The Lie

Florian Zeller, in a Translation by Christopher Hampton
Menier Chocolate Factory

Tony Gardner (Michel), Alexander Hanson (Paul) and Samantha Bond (Alice) Credit: Manuel Harlan
Samantha Bond (Alice) Credit: Manuel Harlan
Samantha Bond (Alice) and Alexander Hanson (Paul) Credit: Manuel Harlan

The Lie has the character of a classic French farce without the doors, dropped trousers or other physical elements.

Florian Zeller's companion piece to The Truth is an 80-minute comedy that has higher potential, attempting to be a sophisticated meditation on truth, lies and the morality of when each is appropriate.

The drama takes place in the comfortable Paris living room of Alexander Hanson's Paul and his wife Alice, portrayed by Samantha Bond.

This is the location for an intimate dinner party with their old friends, Michel and Laurence, respectively played by Tony Gardner and Alexandra Gilbreath.

What should be a relaxing evening speeded along by embarrassingly expensive wine turns into anything but when Alice suddenly becomes inexplicably jumpy and tries to call off the party at less than half an hour's notice.

After a considerable amount of pressurised interrogation, Paul teases out a less than convincing tale about suspected infidelity on the part of Michel, who rather carelessly enjoyed an injudicious kiss on a busy pavement as Alice was passing in a taxi.

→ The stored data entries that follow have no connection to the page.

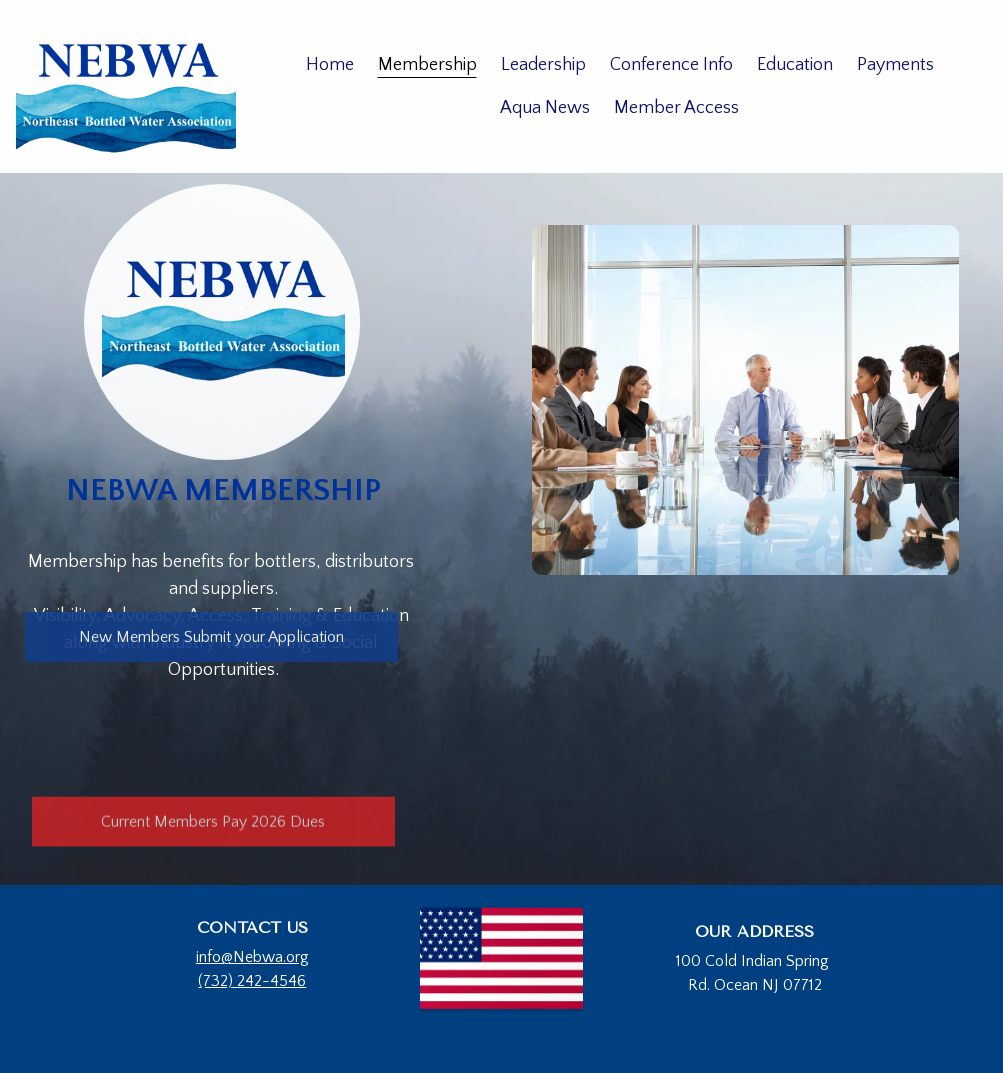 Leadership (543, 65)
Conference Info (671, 65)
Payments (895, 65)
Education (795, 65)
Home (330, 65)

By the time that the guests make an early appearance, Paul has begun to act like a farcical, panicking husband, a state of mind into which Michel later also succumbs.

Zeller then explores every variation on the theme of infidelity with a cast much smaller than those typically used by Feydeau and his peers.

Having already taken a leading role in The Truth, Alexander Hanson rather manically carries much of the play's burden, having nobly stepped in at a late stage to fill a casting gap for director, Lindsay Posner when James Dreyfus was obliged to withdraw shortly before the original opening night.

The problem with this piece is that once you catch on to what is the initial untruth, everything else in the plot is entirely predictable. This means that while there are amusing moments and some thoughtful debating regarding unkind truths, white lies and the obligations of marriage in contemporary (French) society, The Lie is too close to a slight sitcom or farce denuded of many of the best jokes to be the kind of major theatrical work that one has come to expect from Florian Zeller.